Possibilidade de demonstração da Condição de Miserabilidade do beneficiário do BPC-Loas, quando a renda do núcleo familiar for superior a 1/4 do salário mínimo

Danilo Verri Bispo, Advogado
Publicado por Danilo Verri Bispo
há 4 meses

Conforme artigo 203, V da Constituição Federal/88:

Art. 203. A assistência social será prestada a quem dela necessitar, independentemente de contribuição à seguridade social, e tem por objetivos:

V - a garantia de um salário mínimo de benefício mensal à pessoa portadora de deficiência e ao idoso que comprovem não possuir meios de prover à própria manutenção ou de tê-la provida por sua família, conforme dispuser a lei.

Notoriamente, o benefício de prestação continuada é a garantia de um salário-mínimo mensal à pessoa com deficiência e ao idoso com 65 (sessenta e cinco) anos ou mais que comprovem não possuir meios de prover a própria manutenção nem de tê-la provida por sua família.

Observados os demais critérios de elegibilidade definidos nesta Lei, terão direito ao benefício financeiro de que trata o caput deste artigo a pessoa com deficiência ou a pessoa idosa com renda familiar mensal per capita igual ou inferior a 1/4 (um quarto) do salário-mínimo.

O conceito de FAMÍLIA, trazido pelo § 1o do artigo 20 da Lei 8.742/93, revela que a família é composta pelo requerente, o cônjuge ou companheiro, os pais e, na ausência de um deles, a madrasta ou o padrasto, os irmãos solteiros, os filhos e enteados solteiros e os menores tutelados, desde que vivam sob o mesmo teto”.

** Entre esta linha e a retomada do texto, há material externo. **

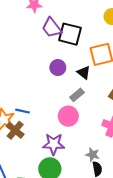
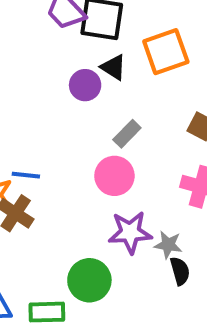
black triangle: (84, 72) -> (113, 67), moved
purple star: (54, 144) -> (130, 232), moved

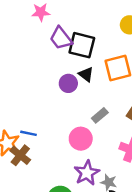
gray rectangle: (127, 134) -> (100, 115), moved
purple star: (130, 232) -> (87, 173), turned -30

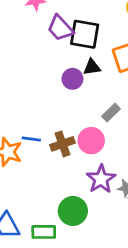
black triangle: (86, 74) -> (92, 67), turned -42
brown cross: (20, 155) -> (62, 144), moved, turned 36

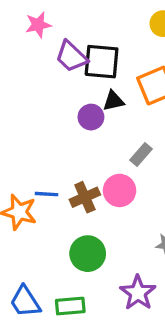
purple star: (101, 179) -> (138, 293), moved
green circle: (73, 211) -> (88, 254), moved

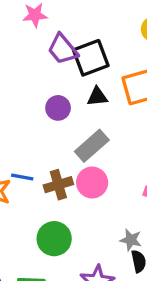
black square: (102, 62) -> (91, 58), turned -33
purple circle: (91, 117) -> (58, 108), moved
gray rectangle: (141, 154) -> (92, 146), moved, size x1.5

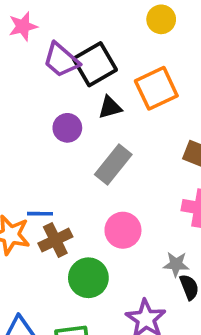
pink circle: (92, 183) -> (123, 230), moved
brown cross: (58, 185) -> (55, 240), moved

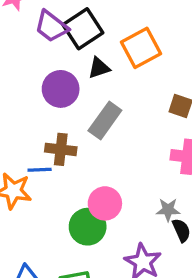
purple circle: (67, 128) -> (61, 89), size x1.4
pink circle: (123, 230) -> (105, 203), moved
brown cross: (55, 240) -> (61, 149), moved, turned 36

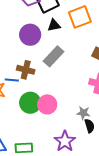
green circle: (88, 227) -> (30, 103), moved

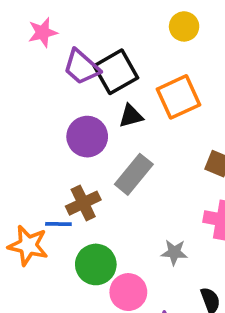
brown cross: (26, 70) -> (83, 203), turned -36
pink circle: (47, 104) -> (128, 292), moved
gray star: (83, 113) -> (174, 252), moved

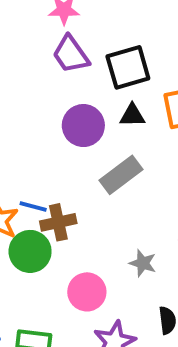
purple trapezoid: (81, 67) -> (71, 54), moved
brown cross: (83, 203) -> (58, 222), moved
green circle: (96, 264) -> (30, 251), moved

Já o conceito de PESSOA COM DEFICIÊNCIA, é explanado no § 2o da Lei 8.742/93, segundo o qual, considera-se pessoa com deficiência aquela que tem impedimento de longo prazo de natureza física, mental, intelectual ou sensorial, o qual, em interação com uma ou mais barreiras, pode obstruir sua participação plena e efetiva na sociedade em igualdade de condições com as demais pessoas, sendo que este mesmo conceito é repedido no artigo da Lei 13.146/15.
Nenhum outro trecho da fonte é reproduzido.